Oh, that wasn’t bad.
It’ll be worth studying how the natural particle accelerator (far bigger than anything we’re able to build) affects isotope half-lives across the board, and that would include C14. Still, the fluctuations in the *amount* of radiocarbon available will swamp any effect of this newly found kind.
Tusk, tusk.
Was that truncated?
"It doesn't make sense according to conventional ideas," Fischbach said. Jenkins whimsically added, "What we're suggesting is that something that doesn't really interact with anything is changing something that can't be changed."

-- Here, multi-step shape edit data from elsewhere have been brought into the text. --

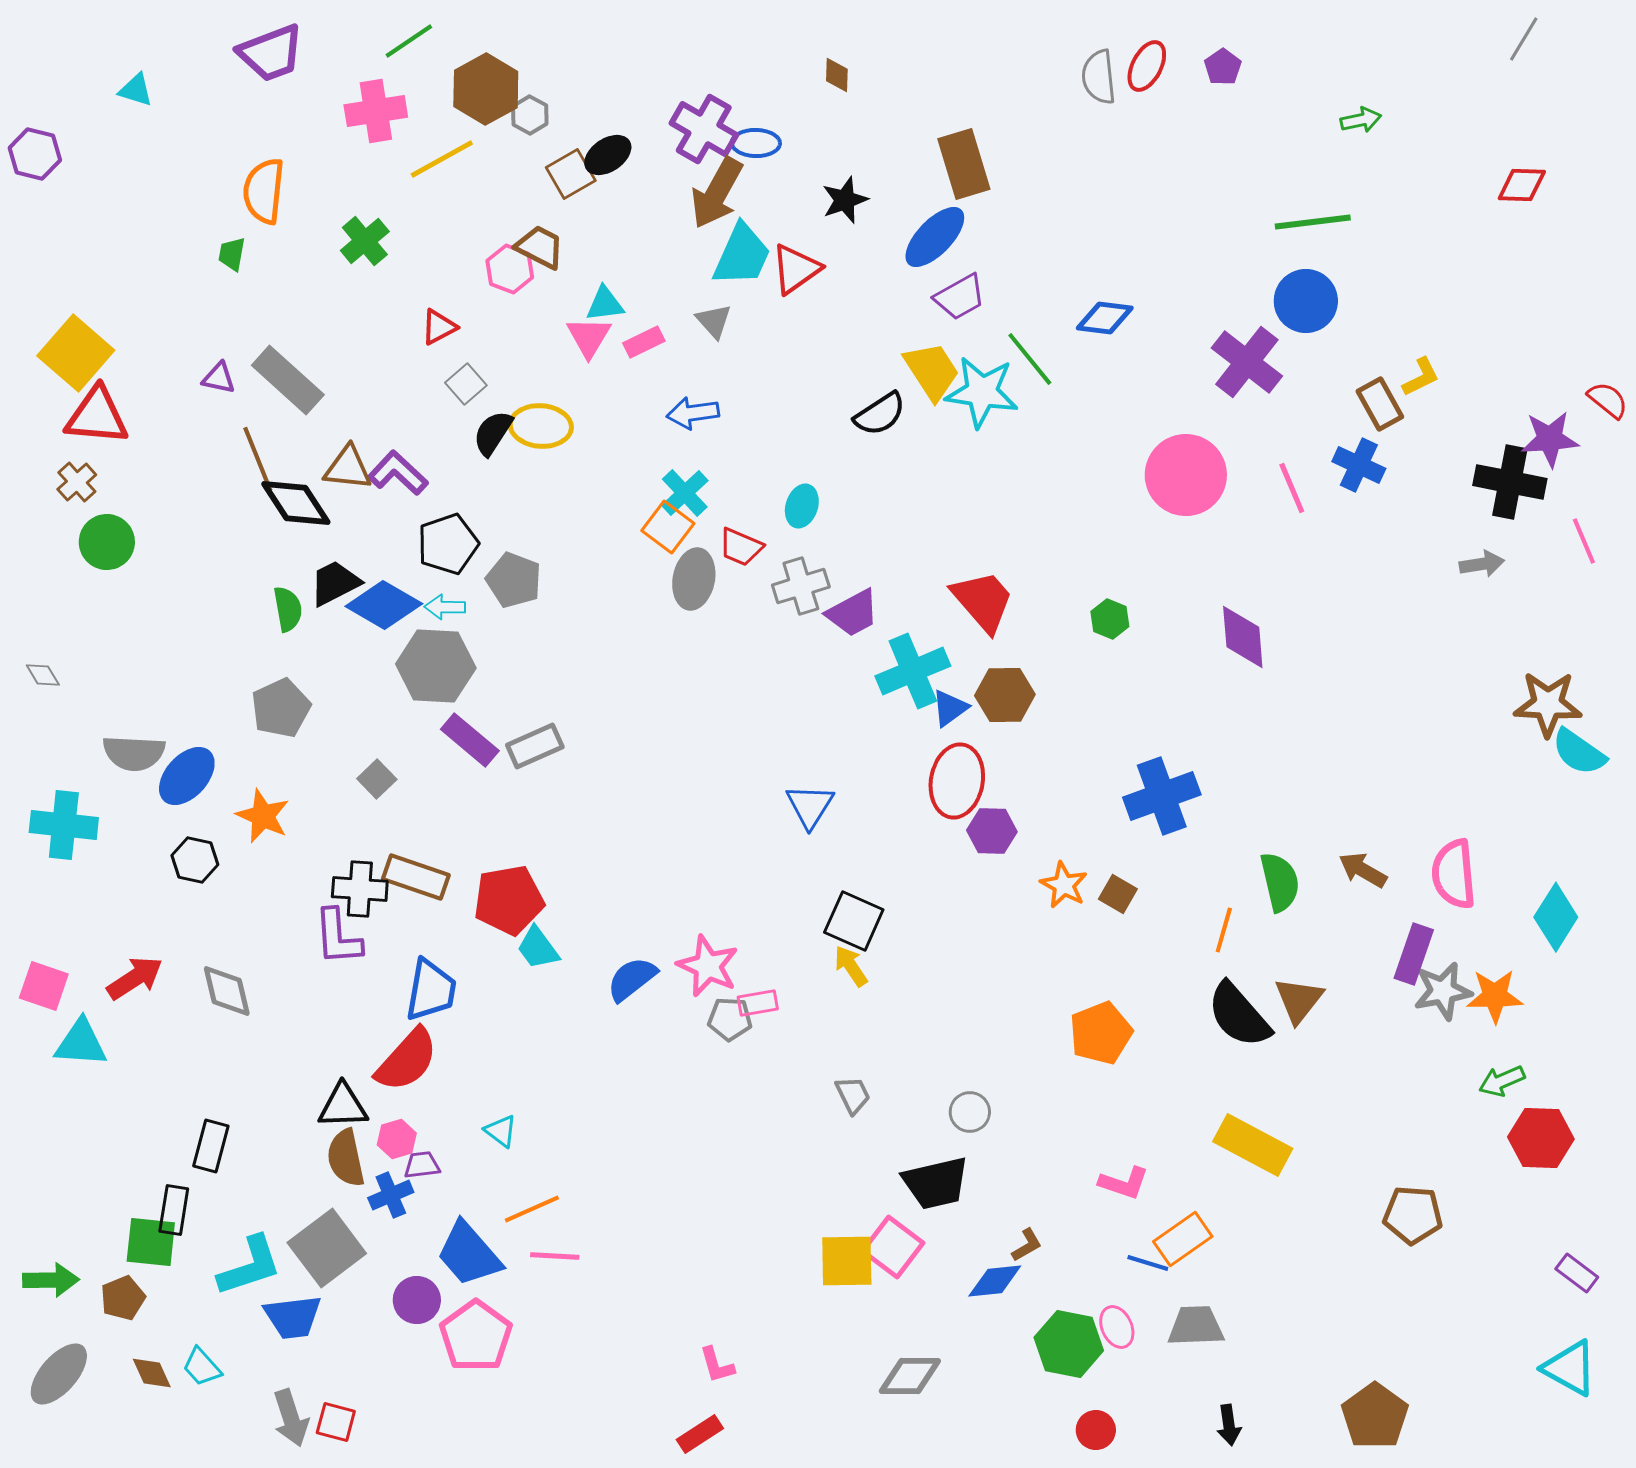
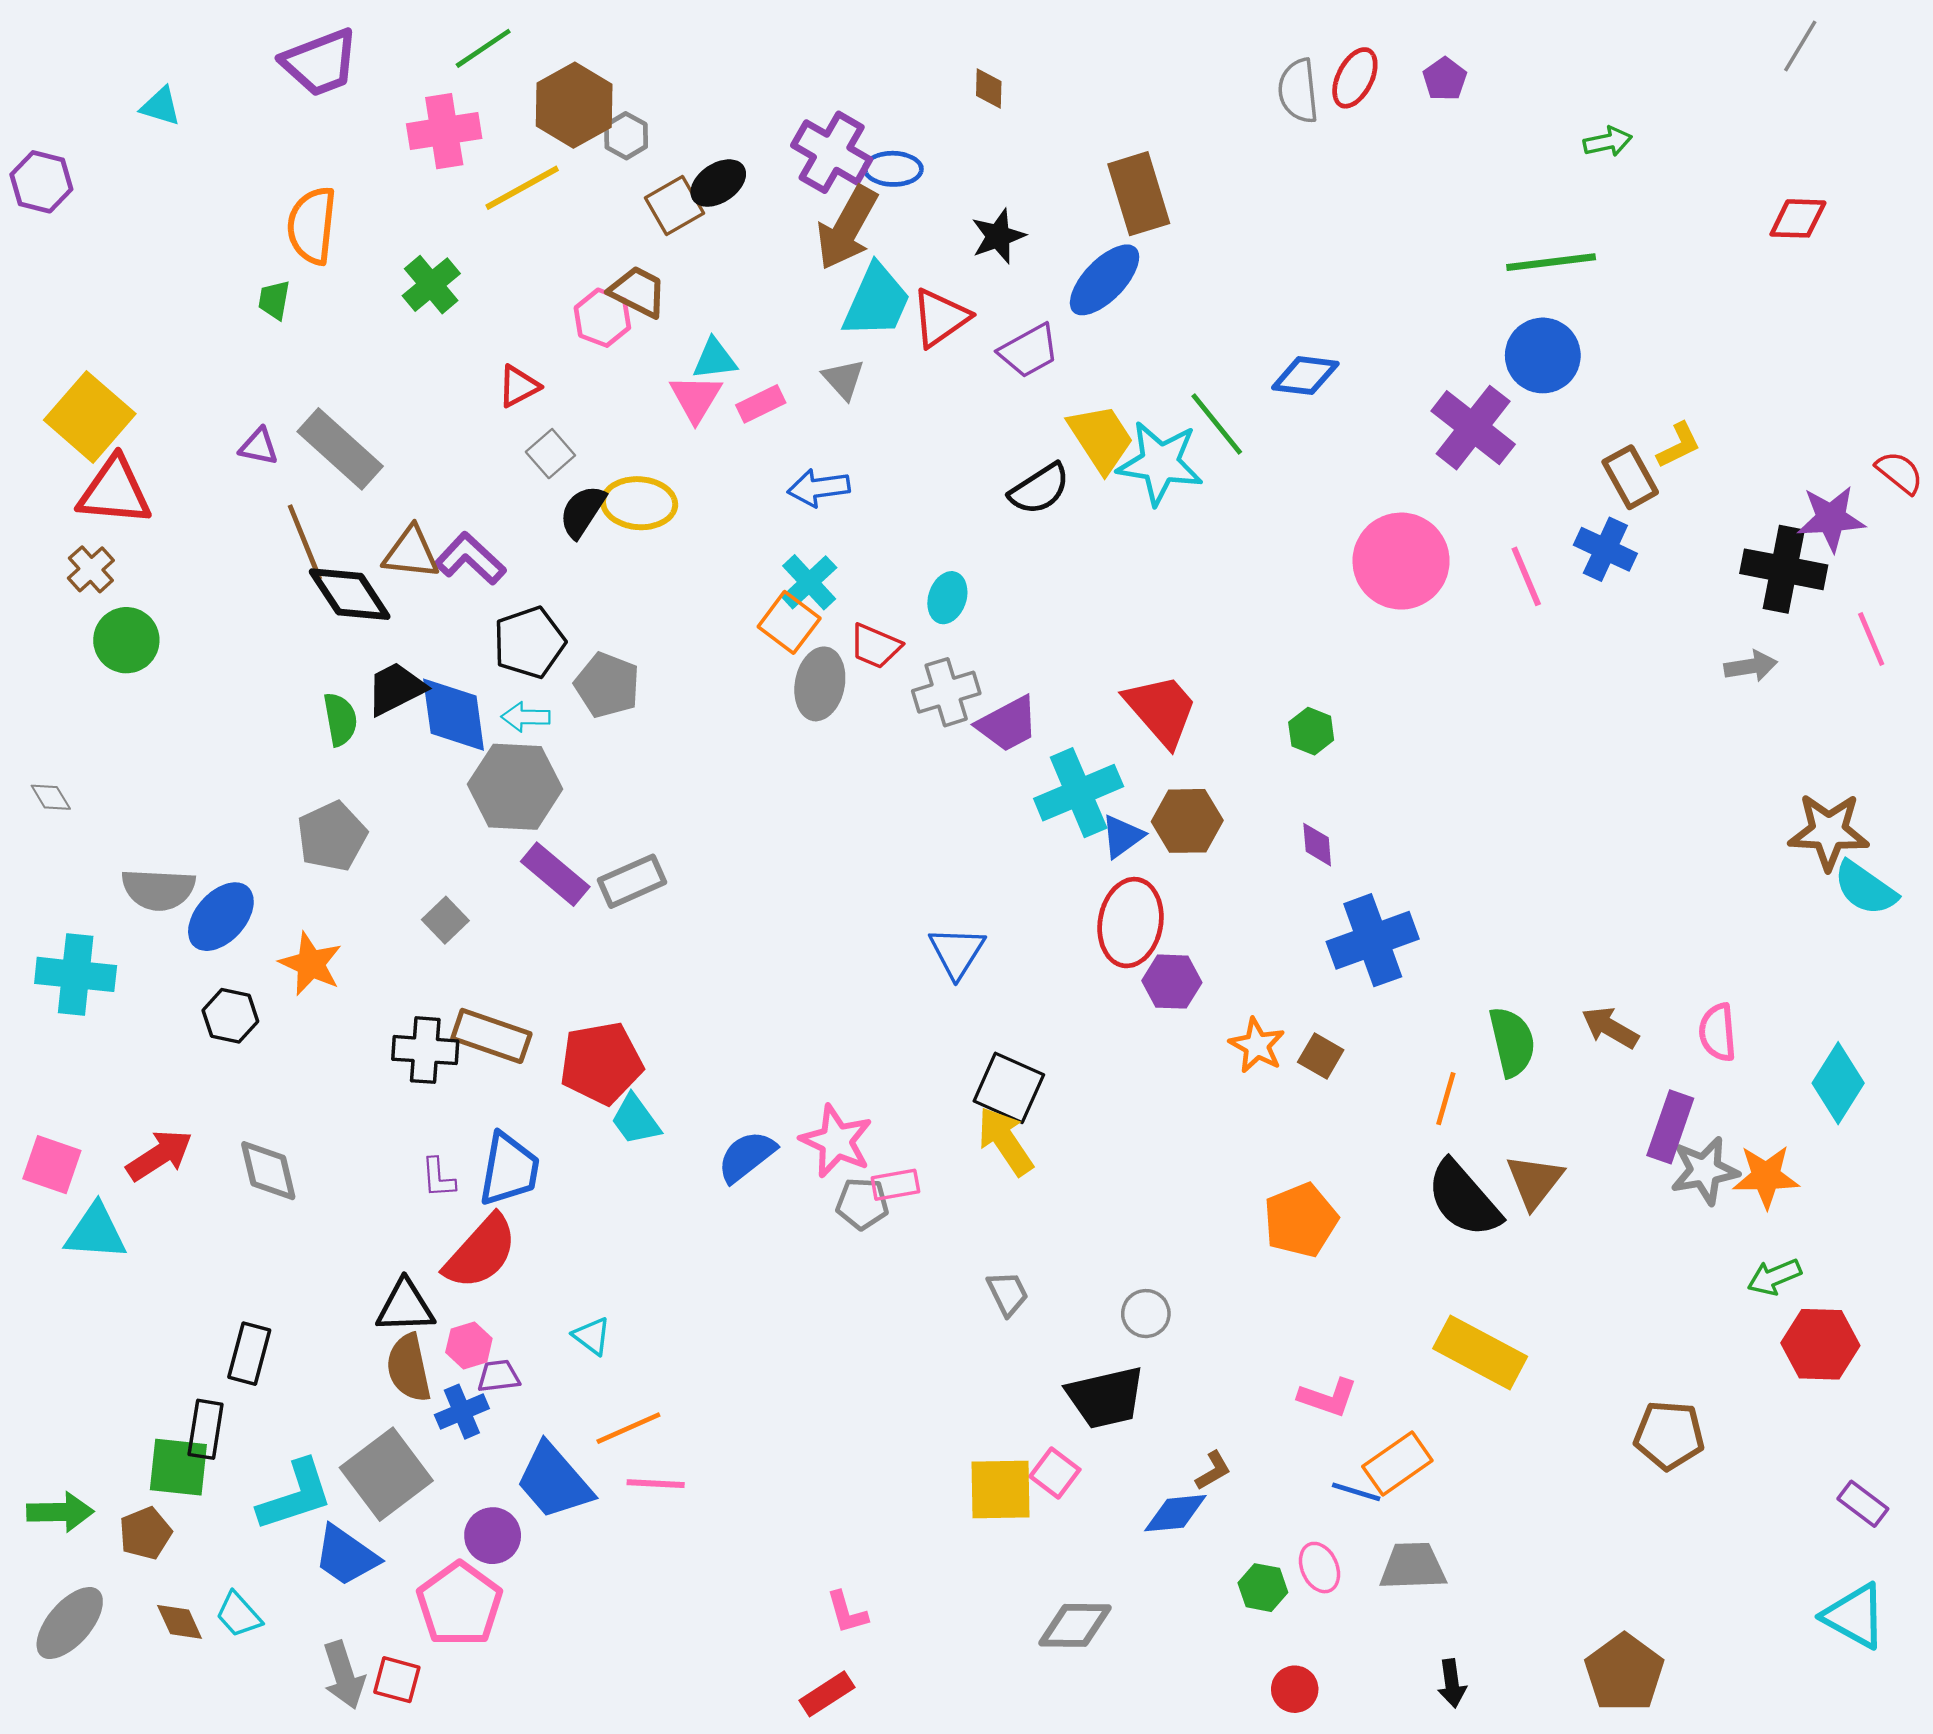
purple trapezoid: (960, 297) -> (1029, 351), moved
blue diamond: (384, 605) -> (454, 715), turned 52
purple diamond: (1243, 637) -> (1317, 845), moved, size x0.6
pink semicircle: (1454, 874) -> (1718, 1032), size x0.7
purple L-shape: (338, 937) -> (438, 1178), moved, size x0.6
yellow arrow: (851, 966) -> (1005, 1141), size x1.4
pink square: (893, 1247) -> (1055, 1473), size x0.7
blue trapezoid: (293, 1317) -> (346, 1556), turned 42
pink pentagon: (476, 1336) -> (460, 1604), moved
green hexagon: (1069, 1344) -> (1263, 1588), size x0.6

Amazing! Thanks for the ping. It's going to be interesting to see what kind of explanation physicists come up with for this. In one fell swoop it seems to open a whole new way to study the neutrino, the weak force itself, and the center of the Sun! And if it's not the neutrino, it reveals the existence of a new particle (or better yet, a new force in nature) and gives physicists a way to study it! Very, very nice.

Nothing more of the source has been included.